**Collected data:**
━━━━━━━━━━━━━━━━━━━━━━━━━━━━━━
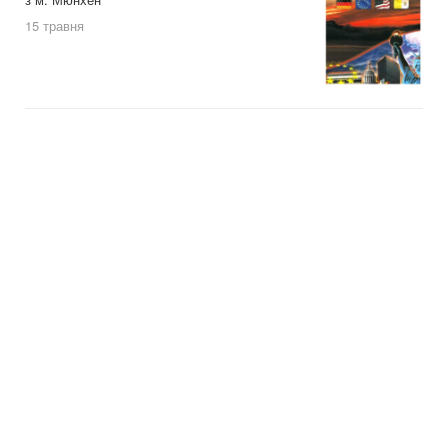
15 травня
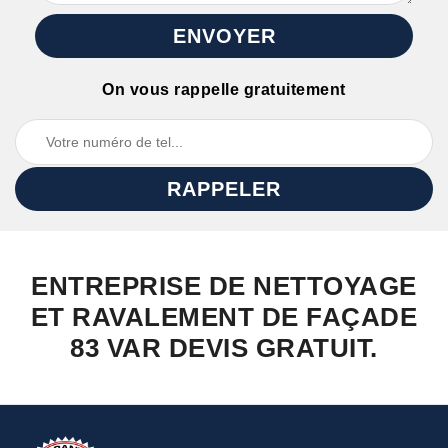
On vous rappelle gratuitement
ENTREPRISE DE NETTOYAGE
ET RAVALEMENT DE FAÇADE
83 VAR DEVIS GRATUIT.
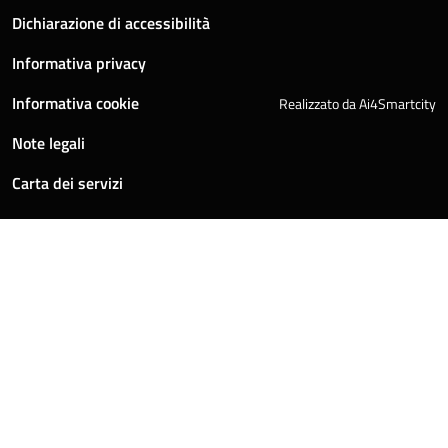
Dichiarazione di accessibilità
Informativa privacy
Informativa cookie
Realizzato da Ai4Smartcity
Note legali
Carta dei servizi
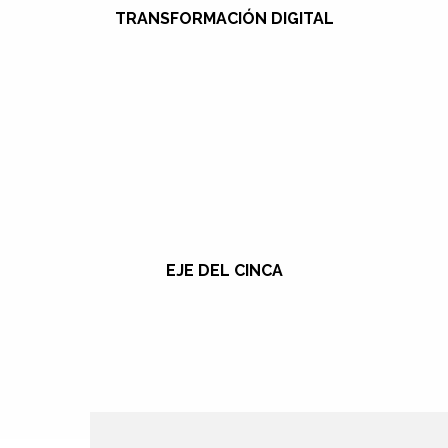
TRANSFORMACIÓN DIGITAL
EJE DEL CINCA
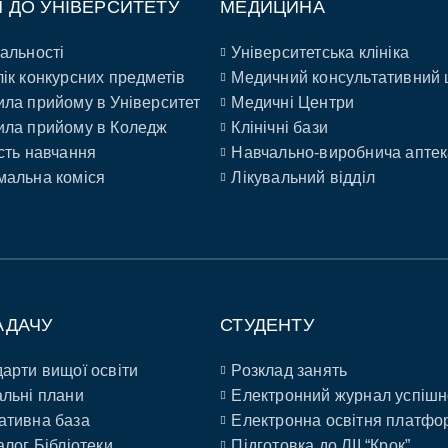
П ДО УНІВЕРСИТЕТУ
МЕДИЦИНА
альності
Університетська клініка
ік конкурсних предметів
Медичний консультативний 
ла прийому в Університет
Медичні Центри
ла прийому в Коледж
Клінічні бази
сть навчання
Навчально-виробнича аптек
альна коміся
Лікувальний відділ
АДАЧУ
СТУДЕНТУ
арти вищої освіти
Розклад занять
льні плани
Електронний журнал успішн
ативна база
Електронна освітня платфо
алог Бібліотеки
Підготовка до ЛІІ “Крок”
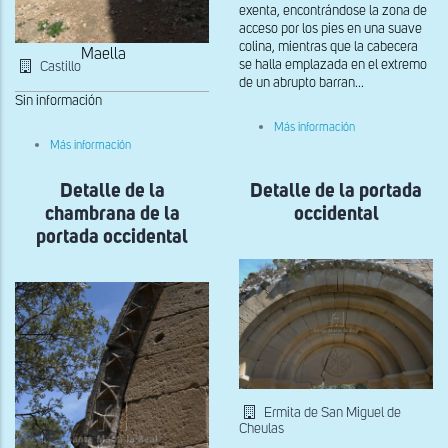
exenta, encontrándose la zona de
acceso por los pies en una suave
colina, mientras que la cabecera
Maella
se halla emplazada en el extremo
Castillo
de un abrupto barran...
Sin información
sobre
Más información
Portada
sobre
Más información
occidental
Detalle
de
Detalle de la
portada
Detalle de la portada
chambrana de la
occidental
portada occidental
Ermita de San Miguel de
Cheulas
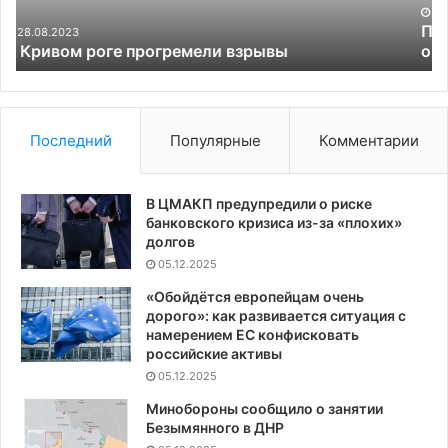
Council
05.06.2025
Прокуратура признала нежелательным
организатора IELTS The British Council
Последний
Популярные
Комментарии
В ЦМАКП предупредили о риске
банковского кризиса из-за «плохих»
долгов
05.12.2025
«Обойдётся европейцам очень
дорого»: как развивается ситуация с
намерением ЕС конфисковать
российские активы
05.12.2025
Минобороны сообщило о занятии
Безымянного в ДНР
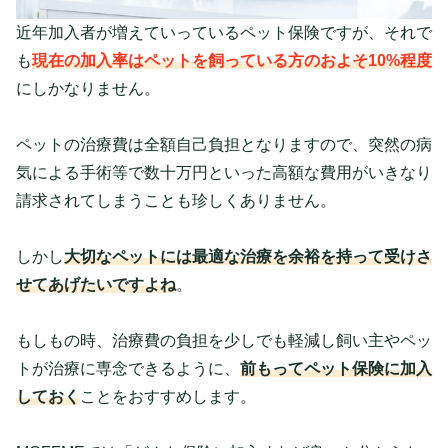
近年加入者が増えていっているペット保険ですが、それで
も
現在の加入率はペットを飼っている方のおよそ10%程度
にしかなりません。
ペットの治療費は全額自己負担となりますので、突然の病
気による手術等で数十万円といった高額な費用がいきなり
請求されてしまうことも珍しくありません。
しかし
大切なペットには最適な治療を余裕を持って受けさ
せてあげたいですよね
。
もしもの時、治療費の負担を少しでも軽減し飼い主やペッ
トが治療に専念できるように、
前もってペット保険に加入
しておく
ことをおすすめします。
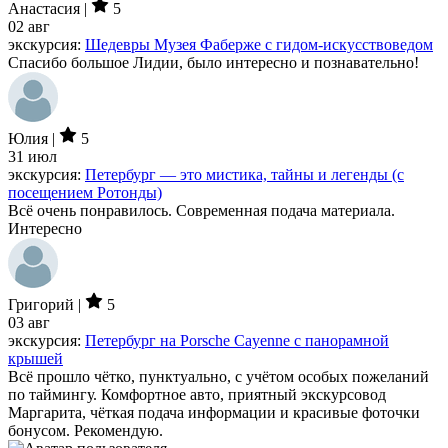
Анастасия |
5
02 авг
экскурсия:
Шедевры Музея Фаберже с гидом-искусствоведом
Спасибо большое Лидии, было интересно и познавательно!
Юлия |
5
31 июл
экскурсия:
Петербург — это мистика, тайны и легенды (с
посещением Ротонды)
Всё очень понравилось. Современная подача материала.
Интересно
Григорий |
5
03 авг
экскурсия:
Петербург на Porsche Cayenne с панорамной
крышей
Всё прошло чётко, пунктуально, с учётом особых пожеланий
по таймингу. Комфортное авто, приятный экскурсовод
Маргарита, чёткая подача информации и красивые фоточки
бонусом. Рекомендую.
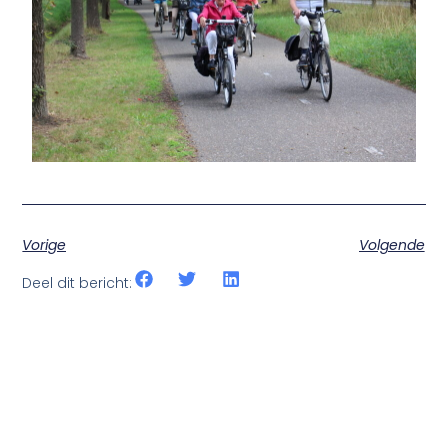
Vorige
Volgende
Deel dit bericht:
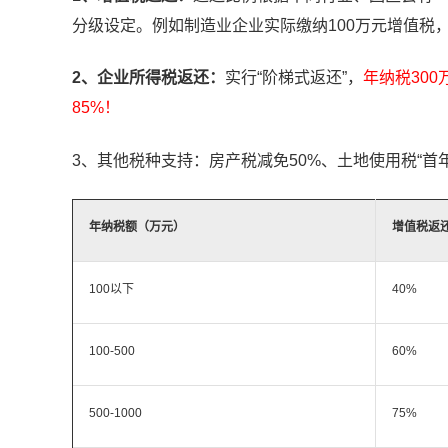
分级设定。例如制造业企业实际缴纳100万元增值税，
2、企业所得税返还：
实行“阶梯式返还”，
年纳税300
85%！
3、其他税种支持：房产税减免50%、土地使用税“首
年纳税额（万元）
增值税返
100以下
40%
100-500
60%
500-1000
75%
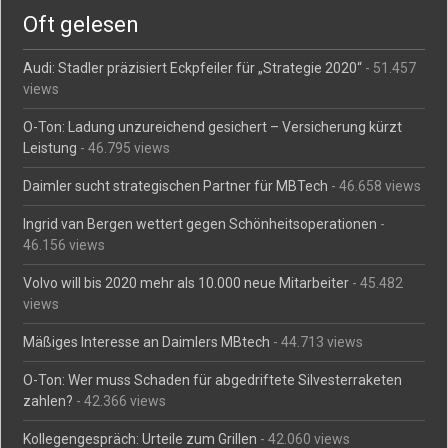
Oft gelesen
Audi: Stadler präzisiert Eckpfeiler für „Strategie 2020“
- 51.457
views
O-Ton: Ladung unzureichend gesichert – Versicherung kürzt
Leistung
- 46.795 views
Daimler sucht strategischen Partner für MBTech
- 46.658 views
Ingrid van Bergen wettert gegen Schönheitsoperationen
-
46.156 views
Volvo will bis 2020 mehr als 10.000 neue Mitarbeiter
- 45.482
views
Mäßiges Interesse an Daimlers MBtech
- 44.713 views
O-Ton: Wer muss Schaden für abgedriftete Silvesterraketen
zahlen?
- 42.366 views
Kollegengespräch: Urteile zum Grillen
- 42.060 views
━━━━━━━━━━━━━━━━━━━━━━━━━━━━━━
**EXERCISE DESCRIPTION:** Exactly as written above, retype the lines starting at the one holding "алог Бібліотеки" and ending at the one holding "Daimler sucht strategischen", both included, but not the pictures.

**RESULT OF THIS EXERCISE:**
алог Бібліотеки
Підготовка до ЛІІ “Крок”
exenta, encontrándose la zona de
acceso por los pies en una suave
colina, mientras que la cabecera
Maella
se halla emplazada en el extremo
Castillo
de un abrupto barran...
Sin información
sobre
Más información
Portada
sobre
Más información
occidental
Detalle
de
Detalle de la
portada
Detalle de la portada
chambrana de la
occidental
portada occidental
Ermita de San Miguel de
Cheulas
Council
05.06.2025
Прокуратура признала нежелательным
организатора IELTS The British Council
Последний
Популярные
Комментарии
В ЦМАКП предупредили о риске
банковского кризиса из-за «плохих»
долгов
05.12.2025
«Обойдётся европейцам очень
дорого»: как развивается ситуация с
намерением ЕС конфисковать
российские активы
05.12.2025
Минобороны сообщило о занятии
Безымянного в ДНР
近年加入者が増えていっているペット保険ですが、それで
も
現在の加入率はペットを飼っている方のおよそ10%程度
にしかなりません。
ペットの治療費は全額自己負担となりますので、突然の病
気による手術等で数十万円といった高額な費用がいきなり
請求されてしまうことも珍しくありません。
しかし
大切なペットには最適な治療を余裕を持って受けさ
せてあげたいですよね
。
もしもの時、治療費の負担を少しでも軽減し飼い主やペッ
トが治療に専念できるように、
前もってペット保険に加入
しておく
ことをおすすめします。
Анастасия |
5
02 авг
экскурсия:
Шедевры Музея Фаберже с гидом-искусствоведом
Спасибо большое Лидии, было интересно и познавательно!
Юлия |
5
31 июл
экскурсия:
Петербург — это мистика, тайны и легенды (с
посещением Ротонды)
Всё очень понравилось. Современная подача материала.
Интересно
Григорий |
5
03 авг
экскурсия:
Петербург на Porsche Cayenne с панорамной
крышей
Всё прошло чётко, пунктуально, с учётом особых пожеланий
по таймингу. Комфортное авто, приятный экскурсовод
Маргарита, чёткая подача информации и красивые фоточки
бонусом. Рекомендую.
Vorige
Volgende
Deel dit bericht:
分级设定。例如制造业企业实际缴纳100万元增值税，
2、企业所得税返还：
实行“阶梯式返还”，
年纳税300
85%！
3、其他税种支持：房产税减免50%、土地使用税“首
年纳税额（万元）
增值税返
100以下
40%
100-500
60%
500-1000
75%
Oft gelesen
Audi: Stadler präzisiert Eckpfeiler für „Strategie 2020“
- 51.457
views
O-Ton: Ladung unzureichend gesichert – Versicherung kürzt
Leistung
- 46.795 views
Daimler sucht strategischen Partner für MBTech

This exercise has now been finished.